Complete step by step answer:
First, we need to find the hybridization of $\text{Xe}{{\text{F}}_{4}}$:
(1) Count the valence electrons of elements present in the compound.
The valence electrons of Xe are 8 and of F are 7.
(2) Add the total valence electrons.
The valence electrons in the compound will be $\left[ 8+\left( 7\times 4 \right) \right]$ or 36 electrons.
(3) Divide the valence electrons by 8, and then divide the remainder by 2, until we get zero as a reminder.
So, $\frac{36}{8}$, quotient is 4 and remainder is 4. Further, $\frac{4}{2}$ is 2.
(4) The X = quotient of division 1+ quotient when divided by 2, will be equal to 4+2 or 6, X is the steric number of the compound.
The hybridization of $\text{Xe}{{\text{F}}_{4}}$ will be $\text{s}{{\text{p}}^{3}}{{\text{d}}^{2}}$.
Let us discuss the characteristics of $\text{Xe}{{\text{F}}_{4}}$ in terms of hybridization and structures:
(1) The hybridization in Xenon is $\text{s}{{\text{p}}^{3}}{{\text{d}}^{2}}$. The steric number of fluorine is 4, it is $\text{s}{{\text{p}}^{3}}$ hybridised.
(2) The central atom has 6 electron pairs in the structure out of which two are lone pair electrons and 4 are bond pairs between $\left( \text{Xe}-\text{F} \right)$. The structure of $\text{Xe}{{\text{F}}_{4}}$ is

(3) $\text{Xe}{{\text{F}}_{4}}$ consists of two lone pair electrons.
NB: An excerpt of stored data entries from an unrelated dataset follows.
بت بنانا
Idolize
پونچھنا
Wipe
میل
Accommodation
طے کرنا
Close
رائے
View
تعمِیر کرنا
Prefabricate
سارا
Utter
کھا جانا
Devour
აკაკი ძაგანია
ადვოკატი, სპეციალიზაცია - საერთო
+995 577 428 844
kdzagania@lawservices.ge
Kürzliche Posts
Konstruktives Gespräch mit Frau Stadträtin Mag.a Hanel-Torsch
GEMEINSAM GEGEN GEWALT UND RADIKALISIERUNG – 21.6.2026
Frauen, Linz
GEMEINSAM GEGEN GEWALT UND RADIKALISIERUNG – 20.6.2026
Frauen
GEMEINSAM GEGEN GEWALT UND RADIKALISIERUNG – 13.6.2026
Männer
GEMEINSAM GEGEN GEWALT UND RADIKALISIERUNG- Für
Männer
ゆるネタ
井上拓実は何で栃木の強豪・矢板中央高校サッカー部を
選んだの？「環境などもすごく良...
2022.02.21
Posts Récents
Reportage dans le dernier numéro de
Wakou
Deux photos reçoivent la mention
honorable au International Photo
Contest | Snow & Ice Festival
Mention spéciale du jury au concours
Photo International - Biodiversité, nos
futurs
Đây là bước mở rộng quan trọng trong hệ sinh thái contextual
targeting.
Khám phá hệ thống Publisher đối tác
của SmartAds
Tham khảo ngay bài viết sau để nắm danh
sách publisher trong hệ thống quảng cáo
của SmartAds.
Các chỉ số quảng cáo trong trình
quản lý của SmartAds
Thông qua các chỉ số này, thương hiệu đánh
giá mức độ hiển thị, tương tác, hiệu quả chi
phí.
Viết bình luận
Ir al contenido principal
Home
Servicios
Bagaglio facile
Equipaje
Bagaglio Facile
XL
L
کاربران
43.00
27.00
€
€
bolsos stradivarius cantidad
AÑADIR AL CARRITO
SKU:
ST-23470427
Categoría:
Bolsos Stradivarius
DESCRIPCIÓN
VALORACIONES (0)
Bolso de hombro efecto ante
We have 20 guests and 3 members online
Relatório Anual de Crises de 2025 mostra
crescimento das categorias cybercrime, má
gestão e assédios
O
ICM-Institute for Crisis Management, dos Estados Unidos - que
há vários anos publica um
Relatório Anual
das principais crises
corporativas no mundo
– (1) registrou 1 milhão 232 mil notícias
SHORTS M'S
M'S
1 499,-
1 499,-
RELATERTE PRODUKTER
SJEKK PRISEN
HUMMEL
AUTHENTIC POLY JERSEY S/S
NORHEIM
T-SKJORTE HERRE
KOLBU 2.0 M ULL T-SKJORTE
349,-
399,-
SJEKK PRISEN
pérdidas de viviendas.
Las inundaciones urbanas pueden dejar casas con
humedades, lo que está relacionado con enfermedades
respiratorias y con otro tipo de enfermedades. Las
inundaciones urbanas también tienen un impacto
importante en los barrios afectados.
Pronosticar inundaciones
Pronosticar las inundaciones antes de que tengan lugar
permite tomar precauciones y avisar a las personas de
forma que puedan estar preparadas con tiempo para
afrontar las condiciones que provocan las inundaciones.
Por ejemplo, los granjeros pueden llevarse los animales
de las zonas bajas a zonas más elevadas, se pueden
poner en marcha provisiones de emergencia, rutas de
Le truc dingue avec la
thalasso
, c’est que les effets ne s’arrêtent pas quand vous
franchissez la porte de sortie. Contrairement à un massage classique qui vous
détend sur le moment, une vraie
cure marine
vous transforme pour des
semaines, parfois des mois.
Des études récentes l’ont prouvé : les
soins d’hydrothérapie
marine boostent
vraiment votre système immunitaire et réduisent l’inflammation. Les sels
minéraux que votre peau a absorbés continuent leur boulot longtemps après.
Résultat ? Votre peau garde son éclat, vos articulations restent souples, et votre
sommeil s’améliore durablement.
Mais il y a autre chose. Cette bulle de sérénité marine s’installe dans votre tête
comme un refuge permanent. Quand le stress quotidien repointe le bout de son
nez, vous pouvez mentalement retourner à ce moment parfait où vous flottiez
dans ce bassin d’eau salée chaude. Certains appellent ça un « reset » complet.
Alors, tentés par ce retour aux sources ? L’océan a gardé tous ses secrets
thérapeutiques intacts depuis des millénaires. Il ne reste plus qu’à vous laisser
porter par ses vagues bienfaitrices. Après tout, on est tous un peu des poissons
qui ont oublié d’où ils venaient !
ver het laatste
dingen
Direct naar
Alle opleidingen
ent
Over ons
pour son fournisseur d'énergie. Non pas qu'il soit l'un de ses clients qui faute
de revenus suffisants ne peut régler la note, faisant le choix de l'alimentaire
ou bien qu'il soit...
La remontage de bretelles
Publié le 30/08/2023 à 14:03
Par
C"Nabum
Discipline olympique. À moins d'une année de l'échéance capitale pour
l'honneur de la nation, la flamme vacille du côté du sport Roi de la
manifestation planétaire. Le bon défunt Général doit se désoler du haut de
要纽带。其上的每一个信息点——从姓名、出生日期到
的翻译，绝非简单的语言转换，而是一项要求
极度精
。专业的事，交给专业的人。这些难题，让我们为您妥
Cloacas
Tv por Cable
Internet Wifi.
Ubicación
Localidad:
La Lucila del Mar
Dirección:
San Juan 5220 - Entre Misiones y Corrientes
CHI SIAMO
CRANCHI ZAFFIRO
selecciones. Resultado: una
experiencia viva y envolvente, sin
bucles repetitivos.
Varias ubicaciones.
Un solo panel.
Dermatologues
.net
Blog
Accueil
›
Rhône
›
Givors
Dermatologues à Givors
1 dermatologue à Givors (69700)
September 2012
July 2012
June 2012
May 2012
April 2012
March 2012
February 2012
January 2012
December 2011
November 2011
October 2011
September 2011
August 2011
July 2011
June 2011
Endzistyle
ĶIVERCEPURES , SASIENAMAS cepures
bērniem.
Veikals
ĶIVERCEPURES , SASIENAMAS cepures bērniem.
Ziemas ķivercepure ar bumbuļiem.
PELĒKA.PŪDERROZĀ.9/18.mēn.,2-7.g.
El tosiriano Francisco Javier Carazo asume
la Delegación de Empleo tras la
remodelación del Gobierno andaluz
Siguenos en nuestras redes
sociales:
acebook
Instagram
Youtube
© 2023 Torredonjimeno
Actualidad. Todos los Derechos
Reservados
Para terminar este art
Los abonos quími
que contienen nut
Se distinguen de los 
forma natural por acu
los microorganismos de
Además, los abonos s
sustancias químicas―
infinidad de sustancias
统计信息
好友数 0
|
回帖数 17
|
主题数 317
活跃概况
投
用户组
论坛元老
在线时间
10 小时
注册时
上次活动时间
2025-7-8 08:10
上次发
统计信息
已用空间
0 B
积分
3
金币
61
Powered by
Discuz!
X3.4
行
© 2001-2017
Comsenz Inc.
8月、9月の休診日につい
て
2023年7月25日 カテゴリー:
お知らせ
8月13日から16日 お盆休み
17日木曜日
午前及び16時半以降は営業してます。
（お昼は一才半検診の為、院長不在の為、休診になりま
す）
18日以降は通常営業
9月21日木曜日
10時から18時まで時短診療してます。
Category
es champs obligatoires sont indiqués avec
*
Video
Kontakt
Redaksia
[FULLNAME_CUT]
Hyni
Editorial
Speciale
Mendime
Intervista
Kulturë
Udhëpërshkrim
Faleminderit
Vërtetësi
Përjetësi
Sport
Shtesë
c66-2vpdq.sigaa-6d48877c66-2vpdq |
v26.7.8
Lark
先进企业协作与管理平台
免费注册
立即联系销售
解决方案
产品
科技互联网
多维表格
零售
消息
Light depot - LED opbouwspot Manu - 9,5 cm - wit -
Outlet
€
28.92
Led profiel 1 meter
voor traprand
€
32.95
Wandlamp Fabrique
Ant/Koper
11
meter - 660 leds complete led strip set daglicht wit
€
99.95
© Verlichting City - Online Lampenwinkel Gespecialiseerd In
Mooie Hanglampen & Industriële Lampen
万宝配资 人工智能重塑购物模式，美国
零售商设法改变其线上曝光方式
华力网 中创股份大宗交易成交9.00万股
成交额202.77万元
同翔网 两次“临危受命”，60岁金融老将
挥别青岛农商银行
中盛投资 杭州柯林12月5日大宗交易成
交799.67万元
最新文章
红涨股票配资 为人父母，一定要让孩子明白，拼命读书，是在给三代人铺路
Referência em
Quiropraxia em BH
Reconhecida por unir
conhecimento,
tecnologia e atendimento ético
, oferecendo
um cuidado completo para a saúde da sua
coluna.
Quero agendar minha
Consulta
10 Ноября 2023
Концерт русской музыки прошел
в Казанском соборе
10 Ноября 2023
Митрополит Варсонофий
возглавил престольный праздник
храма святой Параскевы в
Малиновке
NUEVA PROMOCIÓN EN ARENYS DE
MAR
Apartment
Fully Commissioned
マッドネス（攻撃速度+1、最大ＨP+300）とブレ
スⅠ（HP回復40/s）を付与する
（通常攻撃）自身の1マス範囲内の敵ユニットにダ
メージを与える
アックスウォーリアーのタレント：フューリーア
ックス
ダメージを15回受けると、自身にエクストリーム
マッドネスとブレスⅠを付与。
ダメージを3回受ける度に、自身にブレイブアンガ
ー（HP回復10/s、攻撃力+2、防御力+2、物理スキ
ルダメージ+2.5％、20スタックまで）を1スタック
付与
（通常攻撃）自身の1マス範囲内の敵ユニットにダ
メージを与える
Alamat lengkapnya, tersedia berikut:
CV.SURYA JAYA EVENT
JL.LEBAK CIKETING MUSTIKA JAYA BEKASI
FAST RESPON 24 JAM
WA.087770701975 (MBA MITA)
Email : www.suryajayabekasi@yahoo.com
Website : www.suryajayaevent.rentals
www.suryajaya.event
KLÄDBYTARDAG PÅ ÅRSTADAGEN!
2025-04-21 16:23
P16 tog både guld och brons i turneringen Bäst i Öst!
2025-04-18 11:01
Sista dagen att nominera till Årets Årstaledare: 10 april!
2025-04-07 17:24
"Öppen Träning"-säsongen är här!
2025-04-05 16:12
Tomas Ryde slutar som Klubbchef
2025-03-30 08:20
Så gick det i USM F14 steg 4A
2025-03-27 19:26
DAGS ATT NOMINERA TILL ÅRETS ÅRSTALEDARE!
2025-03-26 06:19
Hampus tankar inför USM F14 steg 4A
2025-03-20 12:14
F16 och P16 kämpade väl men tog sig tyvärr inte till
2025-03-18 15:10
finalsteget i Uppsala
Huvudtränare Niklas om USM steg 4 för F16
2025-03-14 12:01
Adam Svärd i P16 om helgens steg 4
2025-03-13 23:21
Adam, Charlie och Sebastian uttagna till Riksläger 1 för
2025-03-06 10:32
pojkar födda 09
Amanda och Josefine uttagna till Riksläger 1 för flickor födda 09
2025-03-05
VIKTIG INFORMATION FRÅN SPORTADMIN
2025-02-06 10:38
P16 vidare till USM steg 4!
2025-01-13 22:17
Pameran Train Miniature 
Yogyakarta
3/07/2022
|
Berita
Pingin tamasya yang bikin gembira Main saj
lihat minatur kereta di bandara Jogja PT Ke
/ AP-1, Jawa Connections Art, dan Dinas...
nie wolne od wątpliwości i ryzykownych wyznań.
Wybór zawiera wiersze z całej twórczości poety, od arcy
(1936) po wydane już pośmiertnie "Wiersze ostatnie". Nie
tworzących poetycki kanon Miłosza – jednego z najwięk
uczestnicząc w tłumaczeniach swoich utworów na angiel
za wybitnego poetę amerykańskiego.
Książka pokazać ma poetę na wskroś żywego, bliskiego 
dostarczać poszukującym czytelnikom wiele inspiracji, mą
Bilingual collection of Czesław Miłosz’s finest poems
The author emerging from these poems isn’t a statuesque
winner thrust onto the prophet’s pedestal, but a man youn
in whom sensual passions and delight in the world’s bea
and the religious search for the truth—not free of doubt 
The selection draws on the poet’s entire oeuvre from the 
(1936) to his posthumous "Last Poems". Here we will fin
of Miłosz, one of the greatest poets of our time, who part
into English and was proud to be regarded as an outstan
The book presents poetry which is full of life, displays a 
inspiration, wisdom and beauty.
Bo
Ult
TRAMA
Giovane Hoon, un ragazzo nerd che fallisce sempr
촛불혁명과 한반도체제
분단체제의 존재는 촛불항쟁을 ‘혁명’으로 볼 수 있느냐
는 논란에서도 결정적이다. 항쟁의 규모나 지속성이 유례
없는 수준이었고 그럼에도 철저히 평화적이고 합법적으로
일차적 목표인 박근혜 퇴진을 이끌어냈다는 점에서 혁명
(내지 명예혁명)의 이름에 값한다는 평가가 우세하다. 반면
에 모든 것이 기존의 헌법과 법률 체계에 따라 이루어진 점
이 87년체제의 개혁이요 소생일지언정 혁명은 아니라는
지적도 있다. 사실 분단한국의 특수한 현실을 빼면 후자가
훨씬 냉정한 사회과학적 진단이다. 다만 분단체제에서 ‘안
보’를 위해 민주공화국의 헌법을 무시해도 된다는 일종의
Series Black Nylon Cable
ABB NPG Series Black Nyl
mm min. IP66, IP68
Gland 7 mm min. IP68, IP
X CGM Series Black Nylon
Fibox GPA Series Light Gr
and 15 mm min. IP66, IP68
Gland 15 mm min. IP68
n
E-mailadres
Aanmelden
According to VSEPR theory, the bond pair electrons and lone pair electrons experience repulsion between them. There is ${{90}^{\text{o}}}$ angle between the bond pairs making it a stable compound. To minimize the repulsion, the lone pairs lie on the opposite sides of the molecule, which is at ${{180}^{\text{o}}}$ from each other.
(4) The lone pairs of Xenon lie in the perpendicular plane in an octahedral arrangement. Thus, the geometry of $\text{Xe}{{\text{F}}_{4}}$ is square planar.

Note: The main and important point to note while drawing the structure of any compound from its hybridization is that, it is not necessary that the type of arrangement of the compound is the same as its structure. Like, here, the arrangement of the compound is octahedral according to the hybridization but its structure is square planar. So, it is clear that the shape of the compound is decided by the arrangement of atoms or bonds not by the placing of the lone pairs.